Using the records below, output the stretch that opens with the line containing "Après Invisalign faut-il mettre une gouttière" and closes with the line containing "NOUS CONTACTER", exactly and including both lines, with nothing more.

[Opening Records for this task section]

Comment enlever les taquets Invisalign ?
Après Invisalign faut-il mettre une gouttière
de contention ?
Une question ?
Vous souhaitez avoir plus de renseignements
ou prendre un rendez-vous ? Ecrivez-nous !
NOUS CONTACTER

[Closing Records for this task section]
[Opening Records for this task section]

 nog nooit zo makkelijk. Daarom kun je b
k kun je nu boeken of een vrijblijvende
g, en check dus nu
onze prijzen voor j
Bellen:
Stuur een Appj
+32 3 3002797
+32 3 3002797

[Closing Records for this task section]

> **Output for this task**:
Après Invisalign faut-il mettre une gouttière
de contention ?
Une question ?
Vous souhaitez avoir plus de renseignements
ou prendre un rendez-vous ? Ecrivez-nous !
NOUS CONTACTER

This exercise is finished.